HUKUKİ NİTELENDİRME, DELİLLERİN VE İSTİNAF SEBEPLERİNİN DEĞERLENDİRİLMESİ: Dairemizce HMK’nın 355. maddesi uyarınca istinaf nedenleriyle ve resen kamu düzeniyle sınırlı olarak istinaf incelemesi yapılmıştır.Dava, kooperatif üyesinin çıkma payı alacağı ile ilgili itirazın iptaline ilişkindir. Alacak için zamanaşımı muacceliyet tarihinden itibaren işlemeye başlar. Kooperatiften çıkan ve çıkarılan ortaklarla ilgili hesaplaşma Kooperatifler Kanunu’nun 17. ve anasözleşme 15. madde uyarınca yapılır. Bu maddelerde davacının alacağı ayrıldığı yıl bilançosunun görüşüldüğü genel kuruldan 1 ay sonra muaccel olur ve bu ödeme 3 yıla kadar ertelenebilir. Erteleme halinde muacceliyet ertelemesinin son bulduğu tarihte oluşur. Bir borç ilişkisinden muacceliyet tarihleri farklı, aynı nitelikte birden çok borç doğmuşsa, zamanaşımı her alacak için o alacağın istenebileceği tarihten itibaren işlemeye başlar. Somut olayda davacı ile davalı arasında sözleşme ve ibraname başlıklı14.05.2014 tarihli belgede ortaklıktan ayrılan davacı üyeye yapılacak toplam ödemenin miktarı 66.631,20 TL olarak belirlenmiş ve bu ödemelerin 16 ayrı taksitte ödenmesine karar verildiği anlaşılmaktadır. Bu karar alacağın muacceliyet tarihini öteleyen bir işlemdir. Bu karara istinaden davacı alacağını her bir taksit tarihinden itibaren talep edebilir ve zamanaşımı da bu tarihten itibaren başlar. Bu durumda TBK’nın 147. maddesine göre 5 yıllık zamanaşımının buna göre değerlendirilmesi gerekir.
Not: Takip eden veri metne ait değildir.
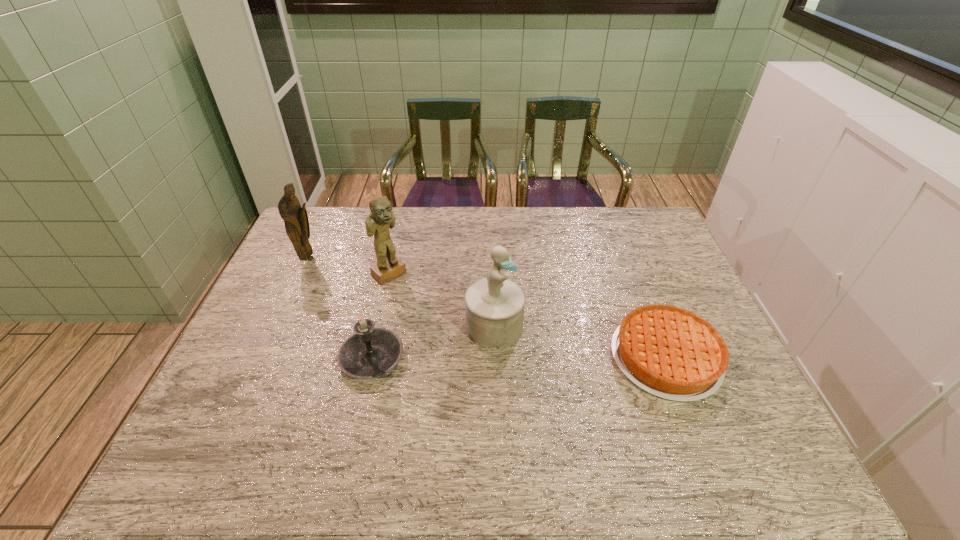 Identify the location of candle. Image resolution: width=960 pixels, height=540 pixels. (370, 352).

At what (x,y) coordinates should I click in order to perform the action: click on the rightmost object. Please return your answer as a coordinate pair (x, y). The image size is (960, 540). Looking at the image, I should click on (672, 353).

I want to click on the shortest object, so click(x=672, y=353).

What are the coordinates of `the leftmost object` in the screenshot? It's located at click(295, 217).

Locate an element on the screen. the second figurine from left to right is located at coordinates [x=381, y=218].

At what (x,y) coordinates should I click in order to perform the action: click on the rightmost figurine. Please return your answer as a coordinate pair (x, y). This screenshot has width=960, height=540. Looking at the image, I should click on (494, 305).

The width and height of the screenshot is (960, 540). What are the coordinates of `the nearest figurine` in the screenshot? It's located at (494, 305).

This screenshot has width=960, height=540. In order to click on vacant area situated 0.310m on the back of the second shortest object in this screenshot , I will do `click(394, 261)`.

I want to click on free space located on the left of the pie, so click(542, 357).

This screenshot has width=960, height=540. In order to click on vacant region located 0.370m on the front-facing side of the leftmost object in this screenshot , I will do `click(402, 309)`. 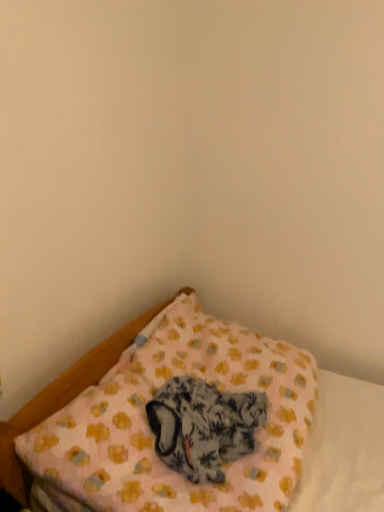 Question: Could you tell me if pink fabric pillow at lower center is facing fluffy fabric cat at lower center?

Choices:
 (A) no
 (B) yes

Answer: (B)

Question: Is pink fabric pillow at lower center at the right side of fluffy fabric cat at lower center?

Choices:
 (A) no
 (B) yes

Answer: (B)

Question: Is pink fabric pillow at lower center further to camera compared to fluffy fabric cat at lower center?

Choices:
 (A) no
 (B) yes

Answer: (A)

Question: From the image's perspective, is pink fabric pillow at lower center located above fluffy fabric cat at lower center?

Choices:
 (A) no
 (B) yes

Answer: (B)

Question: From a real-world perspective, is pink fabric pillow at lower center located higher than fluffy fabric cat at lower center?

Choices:
 (A) no
 (B) yes

Answer: (A)

Question: From the image's perspective, is pink fabric pillow at lower center located beneath fluffy fabric cat at lower center?

Choices:
 (A) yes
 (B) no

Answer: (B)

Question: Considering the relative positions of fluffy fabric cat at lower center and pink fabric pillow at lower center in the image provided, is fluffy fabric cat at lower center to the right of pink fabric pillow at lower center from the viewer's perspective?

Choices:
 (A) yes
 (B) no

Answer: (B)

Question: From a real-world perspective, is fluffy fabric cat at lower center on pink fabric pillow at lower center?

Choices:
 (A) no
 (B) yes

Answer: (B)

Question: Are fluffy fabric cat at lower center and pink fabric pillow at lower center making contact?

Choices:
 (A) no
 (B) yes

Answer: (A)

Question: Is fluffy fabric cat at lower center closer to camera compared to pink fabric pillow at lower center?

Choices:
 (A) no
 (B) yes

Answer: (A)

Question: Can you confirm if fluffy fabric cat at lower center is bigger than pink fabric pillow at lower center?

Choices:
 (A) yes
 (B) no

Answer: (B)

Question: Does fluffy fabric cat at lower center appear on the left side of pink fabric pillow at lower center?

Choices:
 (A) no
 (B) yes

Answer: (B)

Question: In the image, is fluffy fabric cat at lower center positioned in front of or behind pink fabric pillow at lower center?

Choices:
 (A) behind
 (B) front

Answer: (A) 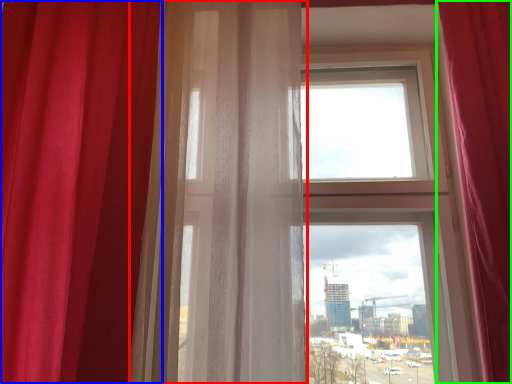 Question: Which is farther away from curtain (highlighted by a red box)? curtain (highlighted by a blue box) or curtain (highlighted by a green box)?

Choices:
 (A) curtain
 (B) curtain

Answer: (B) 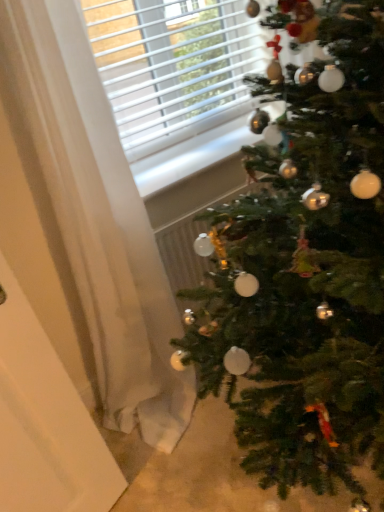 Find the location of `free space in front of white sheer curtain at left`. free space in front of white sheer curtain at left is located at coordinates (187, 473).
Davacının çıkma payının her bir taksidinin muaccel olduğu tarih ile takip tarihi olan 07.09.2021 arasında 1163 sayılı Koopertifler Kanunu’nun 17/2. maddesinde düzenlenen beş yıllık zamanaşımı süresinin dolup dolmadığı üzerinde durulmalıdır. (Yargıtay 23. Hukuk Dairesi 2016/9049 Esas 2020/1960 Karar, 2013/5291 Esas 2013/6520 Karar ) Tüm bu açıklamalar ışığında her bir taksit yönünden taksitin ödeme tarihinden takip tarihine kadar geçen süre için 5 yıllık zamanaşımı süresinin dolup dolmadığı değerlendirilerek ardından davacının faizin başlangıç tarihi hususundaki talebiyle bağlı kalınarak zamanaşımına uğramayan taksitler yönünden faiz hesaplanarak hüküm tesisi gerekirken davanın kabulüne karar verilmesi yerinde görülmemiş davalının istinaf isteminin kabulü gerekmiştir.
Yukarıda belirtilen gerekçelerle sonuç olarak HMK’nın 355. Maddesi uyarınca istinaf başvurusu sebepleriyle sınırlı olarak yapılan inceleme sonunda istinaf eden davalı vekilinin istinaf sebepleri yukarıda belirtilen yönlerden yerinde görüldüğünden HMK’nın 353/(1)-a.6. maddesi gereğince istinafa konu edilen yerel mahkeme kararın kaldırılmasına, 6100 sayılı HMK’nın 353/(1)-a.6. maddesi gereğince Mahkemece, uyuşmazlığın çözümünde etkili olabilecek ölçüde önemli delillerin toplanmamış ve değerlendirilmemiş olması nedeniyle yukarıda belirtilen eksiklikler giderildikten sonra sonucuna göre bir karar verilmek üzere davanın yeniden görülmesi için dosyanın kararı veren mahkemeye geri gönderilmesine karar vermek gerekmiş ve aşağıdaki hüküm kurulmuştur.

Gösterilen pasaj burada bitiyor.